| name | brief |
| description | Read-only briefing on an upcoming build-plan feature before you spec it. With no argument, briefs the next unchecked item; given a number or name, briefs that one. Reads build-plan.md and project-overview.md and explains what the feature is, what it depends on, what it will touch, how big it is, and whether it will split - without writing anything. Use when the user runs /brief, asks what the next feature involves, wants to understand or preview a feature before /feature, or is deciding what to build or reorder next. |
brief - understand a feature before you spec it
Where this sits in the workflow:
build-plan + overview -> [brief] -> /feature -> /implement
(what exists) (read-only (spec it) (build it)
explainer)
This skill answers one question: what does this feature actually involve, before
I commit to spec'ing it? It reads the two files that describe the work and prints
a short briefing so you can decide whether to spec it now, reorder it, split it,
or clear a blocker first. It is the read-only precursor to /feature.
It never writes anything: no spec, no edits to build-plan.md, no branch, no
commit. /feature is the mutating step that turns a briefing into a spec; this
one just explains.
How it differs from its neighbors:
/status reports the whole project: progress, current work, git, next action.
/brief zooms into one feature and explains it in depth.
/feature writes the spec (and may split the item in build-plan.md).

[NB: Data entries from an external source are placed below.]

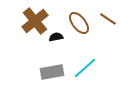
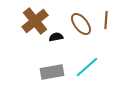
brown line: moved 2 px left, 1 px down; rotated 60 degrees clockwise
brown ellipse: moved 2 px right, 1 px down
cyan line: moved 2 px right, 1 px up
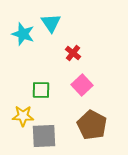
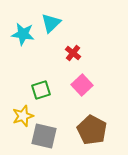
cyan triangle: rotated 20 degrees clockwise
cyan star: rotated 10 degrees counterclockwise
green square: rotated 18 degrees counterclockwise
yellow star: rotated 20 degrees counterclockwise
brown pentagon: moved 5 px down
gray square: rotated 16 degrees clockwise
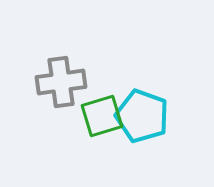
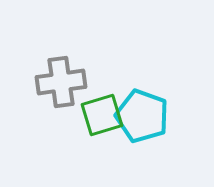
green square: moved 1 px up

/brief previews what /feature would tackle, changing nothing.
Input
A feature from build-plan.md, by number or name - e.g. /brief 4 or
/brief "validator".
With no argument, brief the next one - the first unchecked leaf in
build-plan.md, the same target /feature would pick.

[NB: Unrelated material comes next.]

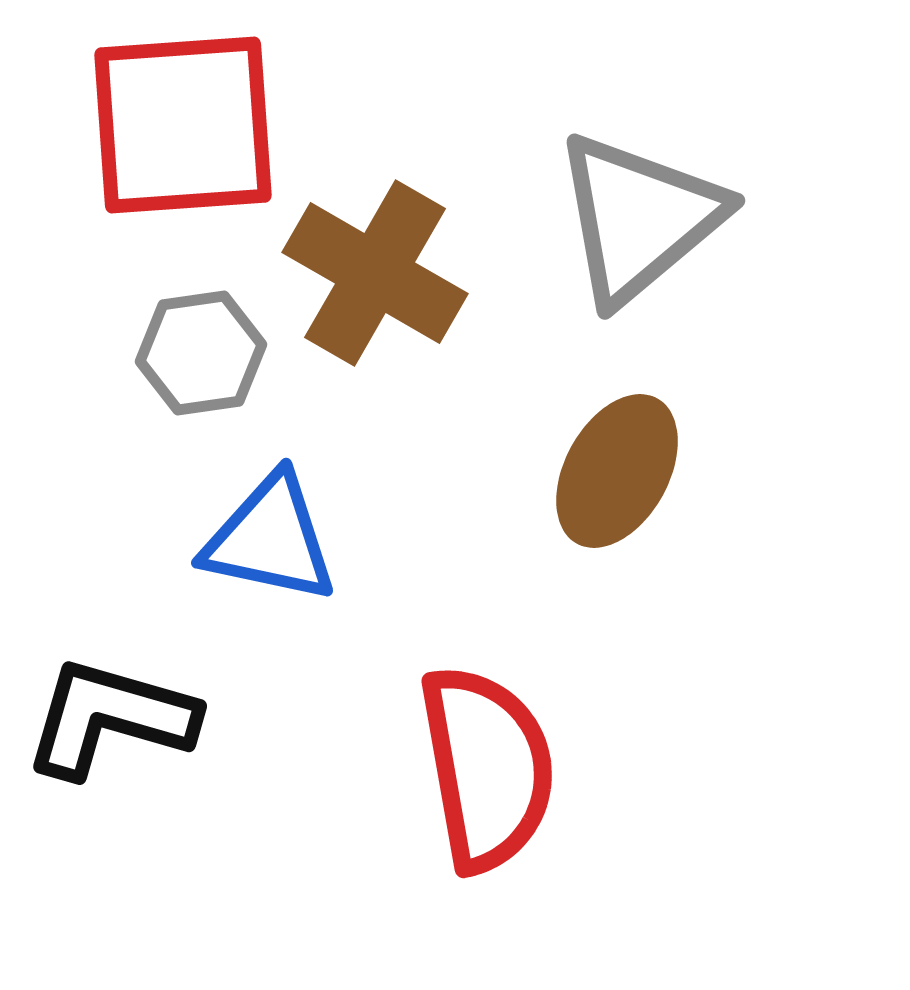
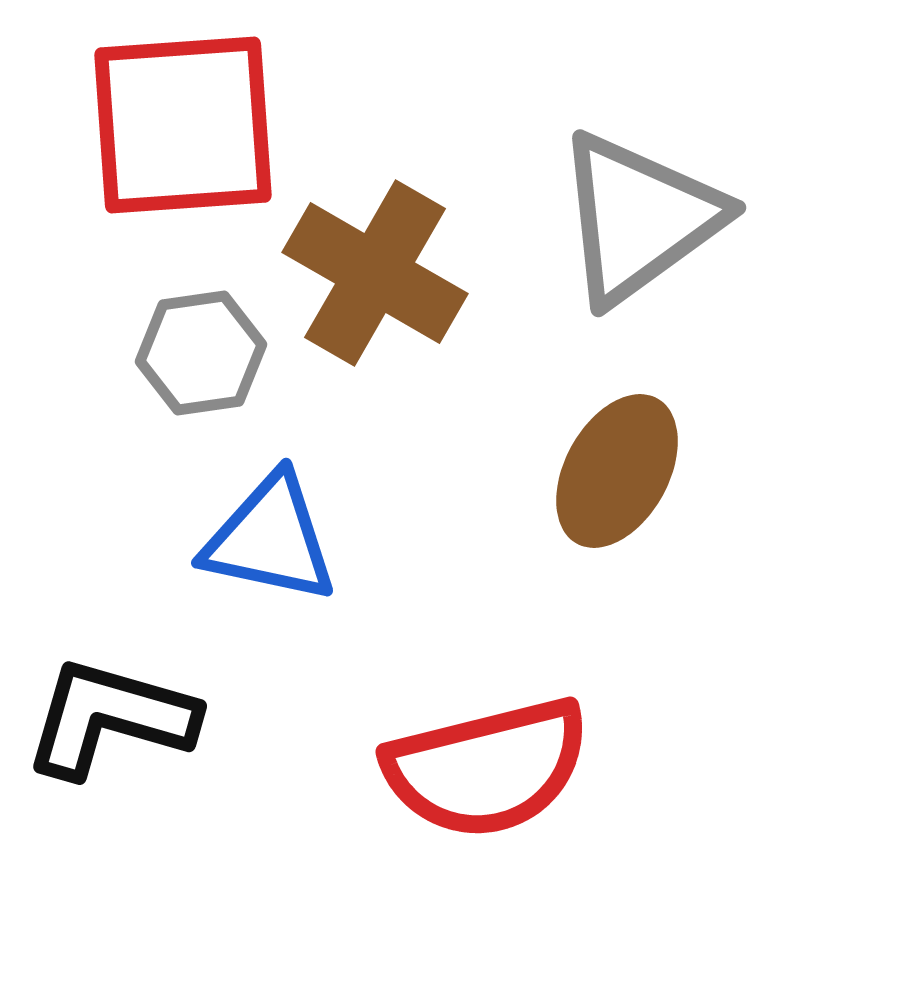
gray triangle: rotated 4 degrees clockwise
red semicircle: rotated 86 degrees clockwise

If build-plan.md is still a placeholder stub or the overview is missing, say so
plainly and point at /overview (or filling the plans) rather than inventing a
briefing.
What it reads
Gather these, then synthesize. Don't dump file contents; explain.
- The target - the feature's line in
blueprint/build-plan.md, plus whether
a parent was already split into sub-items (4a, 4b, ...).
- Full context -
blueprint/context/project-overview.md: the data model,
routes/endpoints, stack, UI/UX, conventions, and open questions that touch this
feature.
- What already exists - earlier checked build-plan items and, if useful, git
history, to ground the dependency read (what must be in place first, what this
unblocks later).
- Design reference - if
prototypes/ exists and the feature is UI-facing,
note which mockups apply (that /feature will link them and port theme.css).
Output
A short, scannable briefing, not a wall of text. Aim for something like:
Feature 5 - Submission draft flow
What: maintainers submit a skill by GitHub URL (primary) or zip (fallback);
drafts are saved before validation runs.
Depends on: apps/api must be stood up first (this is the first feature that
needs the backend); builds on the Skill / SkillVersion shapes from feature 3.
Unblocks: queue-backed validation (6) and the publishable flow (7).
Touches: new User, Submission, SkillVersion tables (Drizzle); GitHub OAuth;
POST /submissions; R2 snapshot upload; a React upload island (client).
Size: large - likely splits into 5a (OAuth + maintainer profile), 5b
(GitHub-URL submission + draft record), 5c (zip upload + R2).
Reference: no prototype for this flow; upload.html covers the later validation
panel, not this form.
Open questions: apps/api (Hono) is not scaffolded yet - resolve before spec'ing.
Next: run /feature 5 to spec 5a, or clear the apps/api blocker first.
Adapt the lines to the feature; drop any that don't apply. Always end with a
single Next action - usually /feature N to spec it, but /overview if the
plans aren't ready, /prototype if it's UI-facing and the look isn't locked, or
"clear X first" when a dependency blocks it.
Rules
- Read-only, always. Never write a file, never edit
build-plan.md or
current-feature.md, never branch, commit, install, or build. To act on the
briefing, the user runs /feature next.
- Explain, don't spec. Size, dependencies, and a likely sub-split are the
value here; the actual build steps are
/feature's job. Don't write step lists.
- Trace to the plans. Everything in the briefing comes from
build-plan.md
and project-overview.md. Don't invent scope; if something is underspecified,
say so and flag it as a question for /feature or /overview.
- Be honest about gaps. If the plans are a stub, the overview is stale, or a
dependency isn't built yet, say that plainly - catching a blocker before
spec'ing is half the value.
Formatting
Format the output to match the project's conventions in
blueprint/context/ai-interaction.md: concise, scannable markdown, with lists for
enumerations and tables for matrices rather than dense paragraphs.